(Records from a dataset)
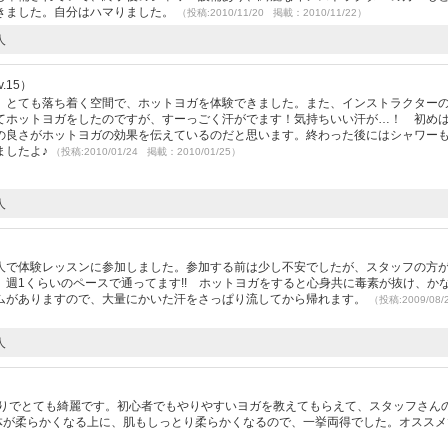
きました。自分はハマりました。
（投稿:2010/11/20 掲載：2010/11/22）
人
.15）
 とても落ち着く空間で、ホットヨガを体験できました。また、インストラクター
てホットヨガをしたのですが、すーっごく汗がでます！気持ちいい汗が…！ 初め
の良さがホットヨガの効果を伝えているのだと思います。終わった後にはシャワー
ましたよ♪
（投稿:2010/01/24 掲載：2010/01/25）
人
）
人で体験レッスンに参加しました。参加する前は少し不安でしたが、スタッフの方
週1くらいのペースで通ってます!! ホットヨガをすると心身共に毒素が抜け、か
ムがありますので、大量にかいた汗をさっぱり流してから帰れます。
（投稿:2009/08
人
）
かりでとても綺麗です。初心者でもやりやすいヨガを教えてもらえて、スタッフさん
)v体が柔らかくなる上に、肌もしっとり柔らかくなるので、一挙両得でした。オススメ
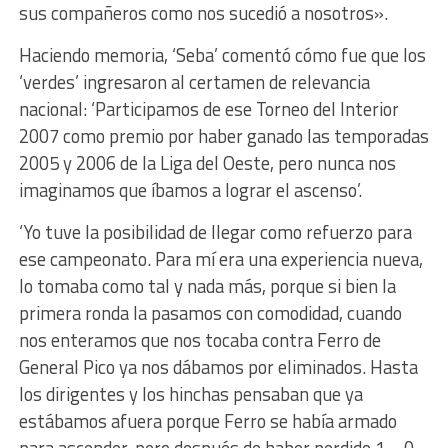
sus compañeros como nos sucedió a nosotros».
Haciendo memoria, ‘Seba’ comentó cómo fue que los
‘verdes’ ingresaron al certamen de relevancia
nacional: ‘Participamos de ese Torneo del Interior
2007 como premio por haber ganado las temporadas
2005 y 2006 de la Liga del Oeste, pero nunca nos
imaginamos que íbamos a lograr el ascenso’.
‘Yo tuve la posibilidad de llegar como refuerzo para
ese campeonato. Para mí era una experiencia nueva,
lo tomaba como tal y nada más, porque si bien la
primera ronda la pasamos con comodidad, cuando
nos enteramos que nos tocaba contra Ferro de
General Pico ya nos dábamos por eliminados. Hasta
los dirigentes y los hinchas pensaban que ya
estábamos afuera porque Ferro se había armado
para ascender, pero después de haber perdido 1 – 0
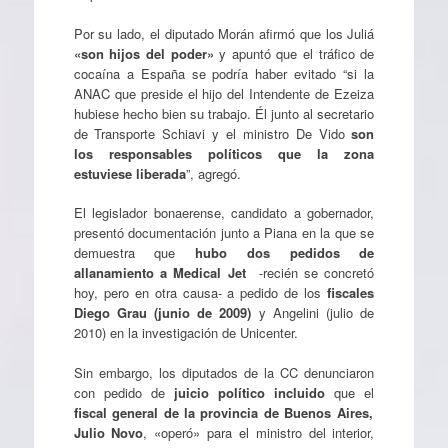
Por su lado, el diputado Morán afirmó que los Juliá
«son hijos del poder»
y apuntó que
el tráfico de
cocaína a España se podría haber evitado “si la
ANAC que preside el hijo del Intendente de Ezeiza
hubiese hecho bien su trabajo. Él junto al secretario
de Transporte Schiavi y el ministro De Vido
son
los responsables políticos que la zona
estuviese liberada
”, agregó.
El legislador bonaerense, candidato a gobernador,
presentó documentación junto a Piana en la que se
demuestra que
hubo dos pedidos de
allanamiento a Medical Jet
-recién se concretó
hoy, pero en otra causa- a pedido de los
fiscales
Diego Grau (junio de 2009)
y Angelini (julio de
2010) en la investigación de Unicenter.
Sin embargo, los diputados de la CC denunciaron
con pedido de
juicio político incluido
que el
fiscal general de la provincia de Buenos Aires,
Julio Novo
, «operó» para el ministro del interior,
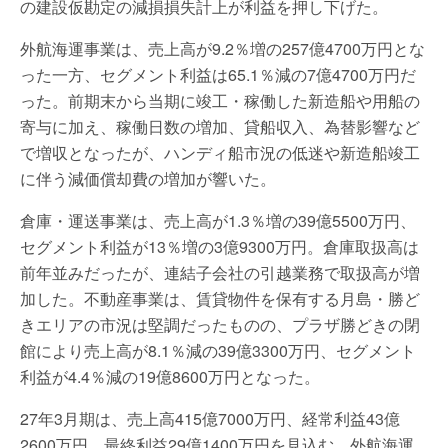
の建設仮勘定の減損損失計上が利益を押し下げた。
外航海運事業は、売上高が9.2％増の257億4700万円とな
った一方、セグメント利益は65.1％減の7億4700万円だ
った。前期末から当期に竣工・稼働した新造船や用船の
寄与に加え、稼働日数の増加、貸船収入、為替影響など
で増収となったが、ハンディ船市況の低迷や新造船竣工
に伴う減価償却費の増加が響いた。
倉庫・運送事業は、売上高が1.3％増の39億5500万円、
セグメント利益が13％増の3億9300万円。倉庫取扱高は
前年並みだったが、連結子会社の引越業務で取扱高が増
加した。不動産事業は、賃貸物件を保有する月島・勝ど
きエリアの市況は堅調だったものの、プラザ勝どきの閉
館により売上高が8.1％減の39億3300万円、セグメント
利益が4.4％減の19億8600万円となった。
27年3月期は、売上高415億7000万円、経常利益43億
2600万円、最終利益29億1400万円を見込む。外航海運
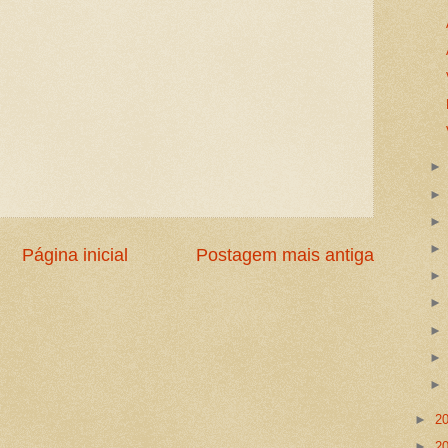
Página inicial
Postagem mais antiga
►
2
►
2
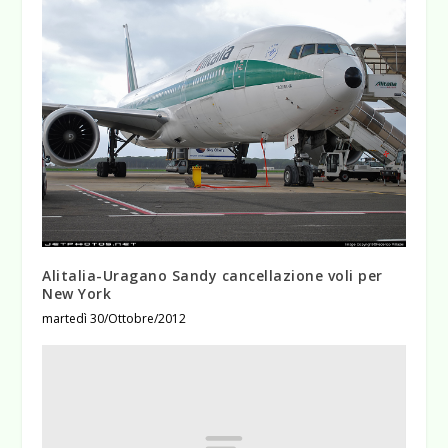
Alitalia-Uragano Sandy cancellazione voli per
New York
martedì 30/Ottobre/2012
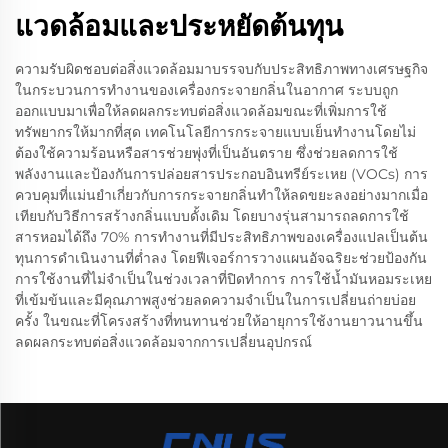
แวดล้อมและประหยัดต้นทุน
ความรับผิดชอบต่อสิ่งแวดล้อมมาบรรจบกับประสิทธิภาพทางเศรษฐกิจ
ในกระบวนการทำงานของเครื่องกระจายกลิ่นในอากาศ ระบบถูก
ออกแบบมาเพื่อให้ลดผลกระทบต่อสิ่งแวดล้อมขณะที่เพิ่มการใช้
ทรัพยากรให้มากที่สุด เทคโนโลยีการกระจายแบบเย็นทำงานโดยไม่
ต้องใช้ความร้อนหรือสารช่วยพุ่งที่เป็นอันตราย ซึ่งช่วยลดการใช้
พลังงานและป้องกันการปล่อยสารประกอบอินทรีย์ระเหย (VOCs) การ
ควบคุมที่แม่นยำเกี่ยวกับการกระจายกลิ่นทำให้ลดขยะลงอย่างมากเมื่อ
เทียบกับวิธีการสร้างกลิ่นแบบดั้งเดิม โดยบางรุ่นสามารถลดการใช้
สารหอมได้ถึง 70% การทำงานที่มีประสิทธิภาพของเครื่องแปลเป็นต้น
ทุนการดำเนินงานที่ต่ำลง โดยฟีเจอร์การวางแผนอัจฉริยะช่วยป้องกัน
การใช้งานที่ไม่จำเป็นในช่วงเวลาที่ปิดทำการ การใช้น้ำมันหอมระเหย
ที่เข้มข้นและมีคุณภาพสูงช่วยลดความจำเป็นในการเปลี่ยนถ่ายบ่อย
ครั้ง ในขณะที่โครงสร้างที่ทนทานช่วยให้อายุการใช้งานยาวนานขึ้น
ลดผลกระทบต่อสิ่งแวดล้อมจากการเปลี่ยนอุปกรณ์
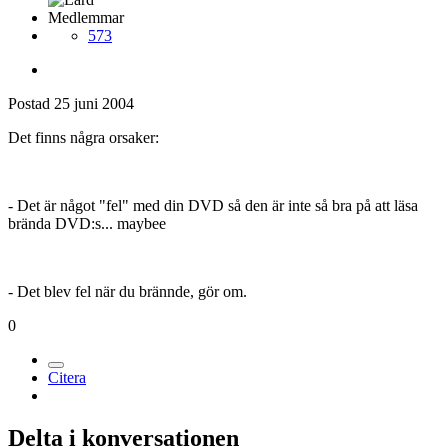
Medlemmar
573
Postad
25 juni 2004
Det finns några orsaker:
- Det är något "fel" med din DVD så den är inte så bra på att läsa
brända DVD:s... maybee
- Det blev fel när du brännde, gör om.
0
Citera
Delta i konversationen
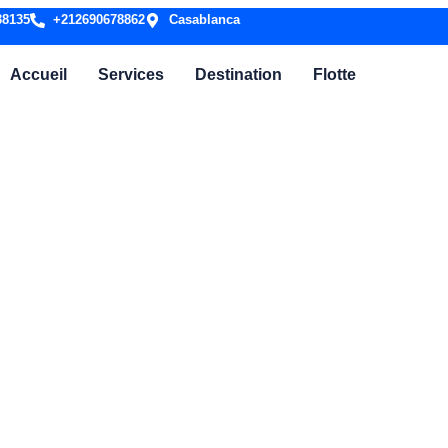
38135
+212690678862
Casablanca
Accueil
Services
Destination
Flotte
Essaouira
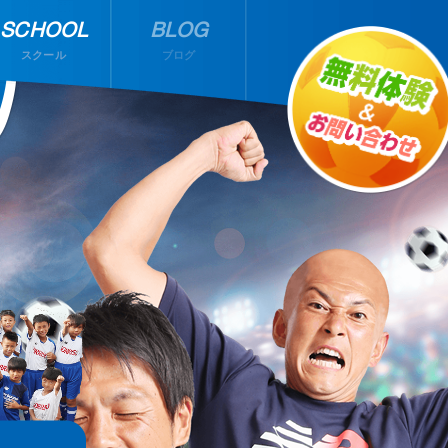
SCHOOL
BLOG
スクール
ブログ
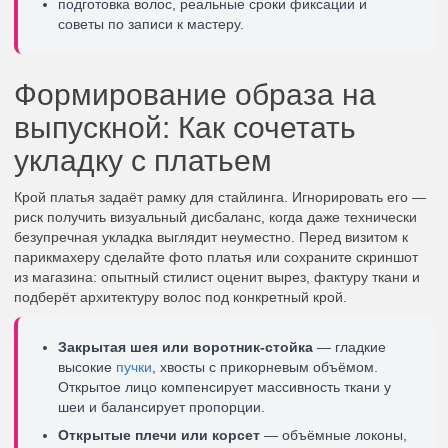
подготовка волос, реальные сроки фиксации и
советы по записи к мастеру.
Формирование образа на
выпускной: Как сочетать
укладку с платьем
Крой платья задаёт рамку для стайлинга. Игнорировать его —
риск получить визуальный дисбаланс, когда даже технически
безупречная укладка выглядит неуместно. Перед визитом к
парикмахеру сделайте фото платья или сохраните скриншот
из магазина: опытный стилист оценит вырез, фактуру ткани и
подберёт архитектуру волос под конкретный крой.
Закрытая шея или воротник-стойка
— гладкие
высокие
пучки
, хвосты с прикорневым объёмом.
Открытое лицо компенсирует массивность ткани у
шеи и балансирует пропорции.
Открытые плечи или корсет
— объёмные локоны,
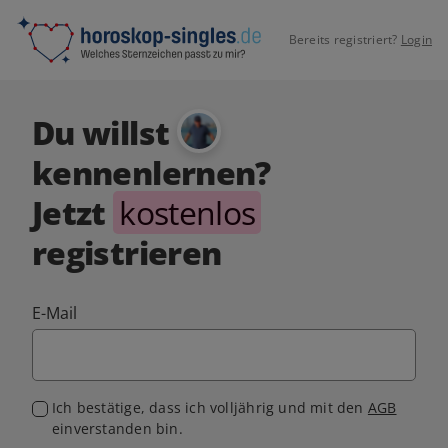
Bereits registriert?
Login
Du willst
kennenlernen?
Jetzt
kostenlos
registrieren
E-Mail
Ich bestätige, dass ich volljährig und mit den
AGB
einverstanden bin.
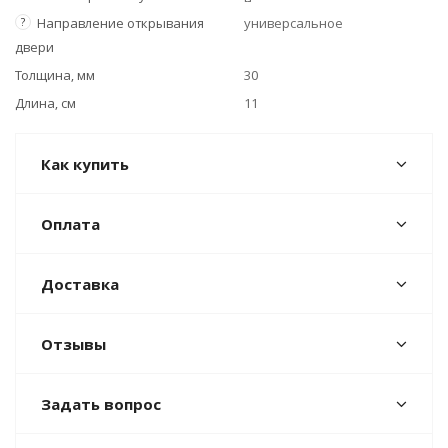
?
Направление открывания
универсальное
двери
Толщина, мм
30
Длина, см
11
Как купить
Оплата
Доставка
Отзывы
Задать вопрос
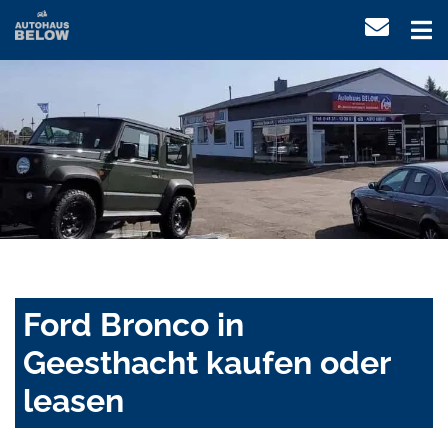
Ford Bronco in
Geesthacht kaufen oder
leasen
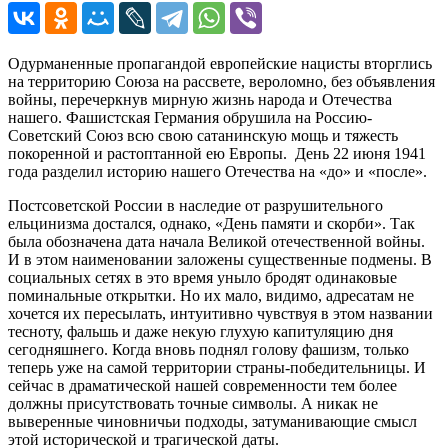
Одурманенные пропагандой европейские нацисты вторглись
на территорию Союза на рассвете, вероломно, без объявления
войны, перечеркнув мирную жизнь народа и Отечества
нашего. Фашистская Германия обрушила на Россию-
Советский Союз всю свою сатанинскую мощь и тяжесть
покоренной и растоптанной ею Европы. День 22 июня 1941
года разделил историю нашего Отечества на «до» и «после».
Постсоветской России в наследие от разрушительного
ельцинизма достался, однако, «День памяти и скорби». Так
была обозначена дата начала Великой отечественной войны.
И в этом наименовании заложены существенные подмены. В
со
циальных сетях в это время уныло бродят одинаковые
поминальные открытки. Но их мало, видимо, адресатам не
хочется их пересылать, интуитивно чувствуя в этом названии
тесноту, фальшь и даже некую глухую капитуляцию дня
сегодняшнего. Когда вновь поднял голову фашизм, только
теперь уже на самой территории страны-победительницы. И
сейчас в драматической нашей современности тем более
должны присутствовать точные символы. А никак не
выверенные чиновничьи подходы, затуманивающие смысл
этой исторической и трагической даты.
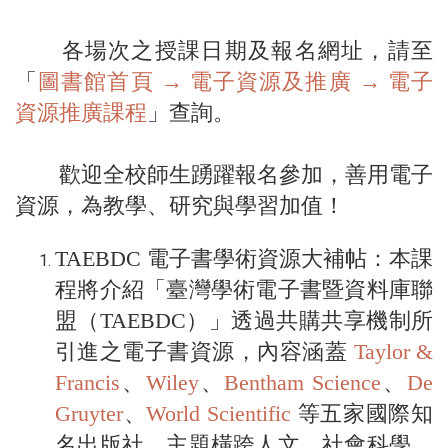
各場次之授課日期及報名網址，請至
「
圖書館首頁 → 電子資源及推廣 → 電子
資源推廣課程
」查詢。
歡迎全校師生踴躍報名參加，善用電子
資源，為教學、研究與學習加值！
TAEBDC 電子書學術資源大補帖：本課
程將介紹「臺灣學術電子書暨資料庫聯
盟（TAEBDC）」透過共購共享機制所
引進之電子書資源，內容涵蓋
Taylor &
Francis
、
Wiley
、
Bentham Science
、
De
Gruyter
、
World Scientific
等五家國際知
名出版社，主題橫跨人文、社會科學、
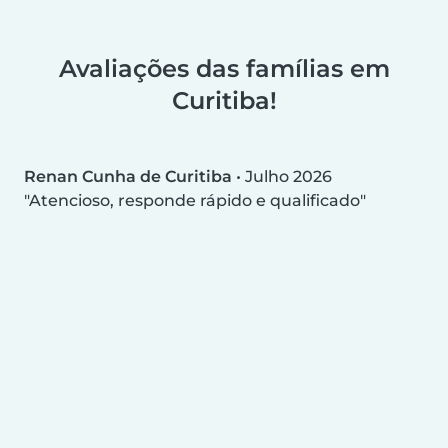
Avaliações das famílias em
Curitiba!
Renan Cunha de Curitiba
•
Julho 2026
Atencioso, responde rápido e qualificado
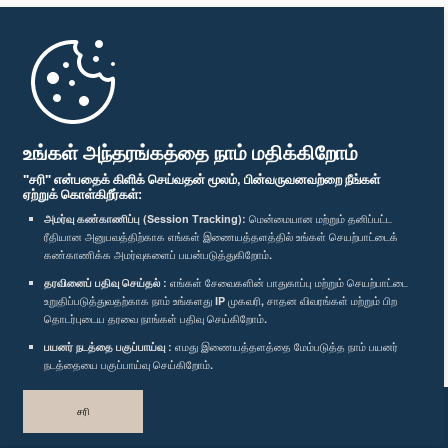
முதற்பக்கம்
பாராளுமன்ற கையடக்க செயலி
உங்கள் அந்தரங்கத்தை நாம் மதிக்கிறோம்
"சரி" என்பதைக் கிளிக் செய்வதன் மூலம், பின்வருவனவற்றை நீங்கள்
ஏற்றுக் கொள்கிறீர்கள்:
அமர்வு கண்காணிப்பு (Session Tracking):
மென்மையான மற்றும் தனிப்பட்ட
ரீதியான அனுபவத்திற்காக எங்கள் இணையத்தளத்தில் உங்கள் செயற்பாட்டைக்
எம்மை பின்தொடர்க :
கண்காணிக்க அமர்வுகளைப் பயன்படுத்துகிறோம்.
தரவினைப் பதிவு செய்தல் :
எங்கள் சேவைகளின் பாதுகாப்பு மற்றும் செயற்பாட்டை
விருதுகள்
உறுதிப்படுத்துவதற்காக நாம் உங்களது IP முகவரி, சாதன விவரங்கள் மற்றும் பிற
தொடர்புடைய தரவை நாங்கள் பதிவு செய்கிறோம்.
பயனர் நடத்தை பகுப்பாய்வு :
எமது இணையத்தளத்தை மேம்படுத்த நாம் பயனர்
தனியுரிமைக் கொள்கை
நடத்தையை பகுப்பாய்வு செய்கிறோம்.
பதிப்புரிமை © இலங்கை பாராளுமன்றம்.
சரி
முழுப்பதிப்புரிமையுடையது.
வடிவமைத்து உருவாக்கியது
TekGeeks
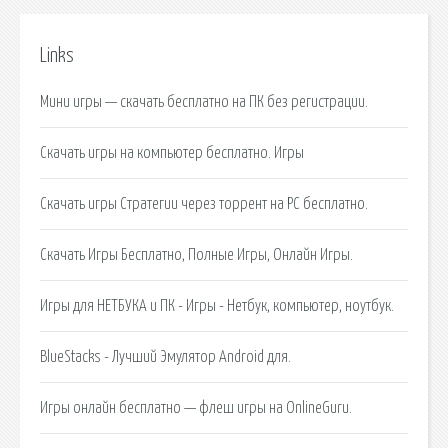
Links
Мини игры — скачать бесплатно на ПК без регистрации.
Скачать игры на компьютер бесплатно. Игры
Скачать игры Стратегии через торрент на PC бесплатно.
Скачать Игры Бесплатно, Полные Игры, Онлайн Игры.
Игры для НЕТБУКА и ПК - Игры - Нетбук, компьютер, ноутбук.
BlueStacks - Лучший Эмулятор Android для.
Игры онлайн бесплатно — флеш игры на OnlineGuru.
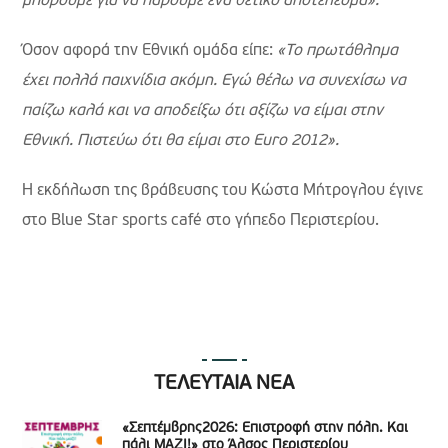
μπορούμε για να πάρουμε ένα θετικό αποτέλεσμα».
Όσον αφορά την Εθνική ομάδα είπε:
«Το πρωτάθλημα
έχει πολλά παιχνίδια ακόμη. Εγώ θέλω να συνεχίσω να
παίζω καλά και να αποδείξω ότι αξίζω να είμαι στην
Εθνική. Πιστεύω ότι θα είμαι στο
Euro
2012».
H εκδήλωση της βράβευσης του Κώστα Μήτρογλου έγινε
στο Blue Star sports café στο γήπεδο Περιστερίου.
ΤΕΛΕΥΤΑΙΑ ΝΕΑ
«Σεπτέμβρης2026: Επιστροφή στην πόλη. Και
πάλι ΜΑΖΙ!» στο Άλσος Περιστερίου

◆ Problem to solve: Although pictures appear among the entries, please set down only the lines from the one with "கண்காணிக்க அமர்வுகளைப் பயன்படுத்துகிறோம்." up to and including the one with "Игры онлайн бесплатно", word for word.

◆ Written response:
கண்காணிக்க அமர்வுகளைப் பயன்படுத்துகிறோம்.
தரவினைப் பதிவு செய்தல் :
எங்கள் சேவைகளின் பாதுகாப்பு மற்றும் செயற்பாட்டை
விருதுகள்
உறுதிப்படுத்துவதற்காக நாம் உங்களது IP முகவரி, சாதன விவரங்கள் மற்றும் பிற
தொடர்புடைய தரவை நாங்கள் பதிவு செய்கிறோம்.
பயனர் நடத்தை பகுப்பாய்வு :
எமது இணையத்தளத்தை மேம்படுத்த நாம் பயனர்
தனியுரிமைக் கொள்கை
நடத்தையை பகுப்பாய்வு செய்கிறோம்.
பதிப்புரிமை © இலங்கை பாராளுமன்றம்.
சரி
முழுப்பதிப்புரிமையுடையது.
வடிவமைத்து உருவாக்கியது
TekGeeks
Links
Мини игры — скачать бесплатно на ПК без регистрации.
Скачать игры на компьютер бесплатно. Игры
Скачать игры Стратегии через торрент на PC бесплатно.
Скачать Игры Бесплатно, Полные Игры, Онлайн Игры.
Игры для НЕТБУКА и ПК - Игры - Нетбук, компьютер, ноутбук.
BlueStacks - Лучший Эмулятор Android для.
Игры онлайн бесплатно — флеш игры на OnlineGuru.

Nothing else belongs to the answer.